Merck took these steps because we have the capacity, expertise and commitment to contribute whatever we can to speed mitigation and recovery from this pandemic. This is one more example of our core purpose and long tradition of contributing to the solution of global health threats.

Looking back, what do you think was the greatest shortcoming associated with vaccine development and/or distribution?

JG: We probably spent too much time focusing on the absolute number of doses we can produce and much less time thinking about all the other end-to-end requirements which are critical for deploying them in a trusted and equitable manner. Communication with public stakeholders has been particularly problematic, especially in countries where the messages have been distorted by politics and self-serving agendas.

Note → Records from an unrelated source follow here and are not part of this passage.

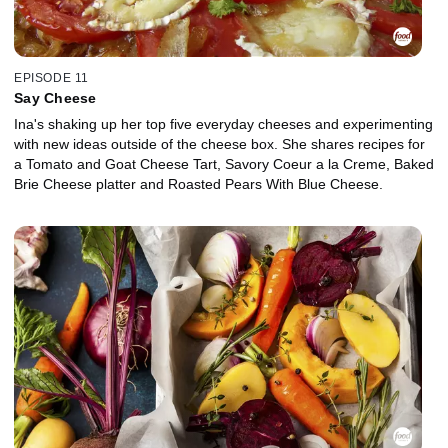
EPISODE 11
Say Cheese
Ina's shaking up her top five everyday cheeses and experimenting
with new ideas outside of the cheese box. She shares recipes for
a Tomato and Goat Cheese Tart, Savory Coeur a la Creme, Baked
Brie Cheese platter and Roasted Pears With Blue Cheese.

How can we keep children safe and in school while accelerating the pediatric vaccine development and approval process?

JG: Keeping children safe in this pandemic remains a conundrum. We are fortunate that children are less likely to sustain the severe consequences of the virus variants that are circulating so far, but they are certainly not immune to infection and can serve as sources of transmission to other, more vulnerable, people. I hope that children can return to school even if that means that masking is necessary, since we are paying a dear price for the disruption to their education and social development during these important years.

Are mRNA vaccines a quantum leap in vaccine R&D? What additional potential do they hold to create effective vaccines against other pathogens?

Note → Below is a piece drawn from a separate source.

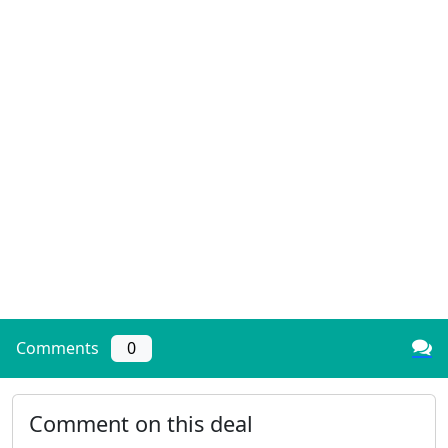
Comments
0
Comment on this deal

JG: We are extremely fortunate that the mRNA vaccine platforms have proven to be so useful for eliciting immunity to the SARS-CoV-2 spike protein. The spike protein is apparently a powerful antigen, and we are taking advantage of that across the portfolio of nearly all the relevant SARS-CoV-2 vaccines. It is premature to predict whether or not an mRNA approach will be useful for other viral infections, but it’s highly likely that the lessons learned from successful vaccines in this pandemic will inform future development.

What can be done to lower the high cost of mRNA vaccines?

JG: The cost of making vaccines improves with increases in the yield and speed of manufacturing. The more doses that are made, the lower the fixed costs per dose. Supply chain and distribution efficiency are also critical factors. Single-dose vaccines, vaccines formulated to allow prolonged storage, and those packaged in the smallest possible footprint will help lower costs as well. Skin patches or oral vaccines could also help.

What can we do to counter the anti-vaccine movement?

JG: There are many factors behind vaccine hesitancy. Cultural, religious and medical reasons can prevent individuals from getting vaccinated—including long-standing mistrust of science and the government. That’s especially an issue in some African American communities.

But more important factors are misinformation—false information that is disseminated without intent to deceive—and even worse, disinformation—deliberately false information intended to deceive, confuse or influence. Political motivations are certainly conspicuous accelerants of their spread on social media. The tragic consequence is that the pandemic continues to propagate and the socioeconomic impact mounts.

Public health schools have been deeply involved in the pandemic. How do you see such contributions expanding and evolving?

JG: Schools have an opportunity to conduct the research and teaching necessary to move us to an advanced framework that reflects our new reality. Our strategic doctrine needs to move from containment to a doctrine that puts much more emphasis on prediction and preemption. Interdisciplinary programs with concentrations in, for example, geospatial monitoring, data sciences, risk com-munications and behavioral economics are all relevant areas for inclusion.